God tries to save us and answer our prayers during troubled times by sending us a change of pace yet we ignore it and wait for something else to happen, stuck in the dark. Maybe just maybe God sent this quarantine to save us from ourselves yet because we didn’t like the way it came we remain drowning and begging for help. We hold onto negative and say no to the positive due to fear and having to look our problems in the face. It’s easier to ignore and blame then agree and change. During this time we shouldn’t be praying for things to go back to normal because if normal wasn’t working for us then how would it work for us now?

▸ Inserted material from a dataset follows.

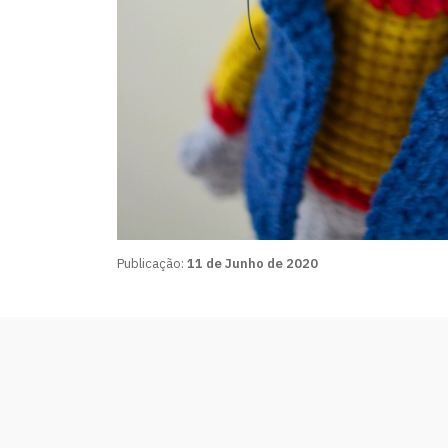
Publicação:
11 de Junho de 2020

This quarantine is our spring cleaning time to finally open us those boxes of normalcy and take out things that don’t serve a purpose in our life anymore. You will feel so free after and even have space to let the new in. Some items we take out will be harder than others and that's when we need to call someone in to help. We aren’t made to do life alone so like me, if you need someone to help you get rid of a few boxes let them. Sometimes outsiders have a better view on what is helping us and what needs to be thrown away.
Don’t pray to go back to the place you wanted to be delivered from. Don’t hold onto useless and painful things in order to remain comfortable. Don’t decline God’s invitation to help because you don’t like change. Use this time to open up those wounds and spend time on the things you allowed to collect dirt. Dust off the past and make room for the future. Go back to life, not the normal. We were sent this season for a reason so don’t chalk it up to ill fortune and not take time to start over. SET YOURSELF FREE FROM THE CHAINS YOU ARE CHOOSING TO STAY LOCKED UP IN. You can do this. Here is to the new normal of change and discomfort, vulnerability and strength, and allowing ourselves to break to rebuild. Each season starts with a step into it, allowing it to happen. God is sending us this quarantine, don't wait till heaven to realize it was your rescue boat out to freedom.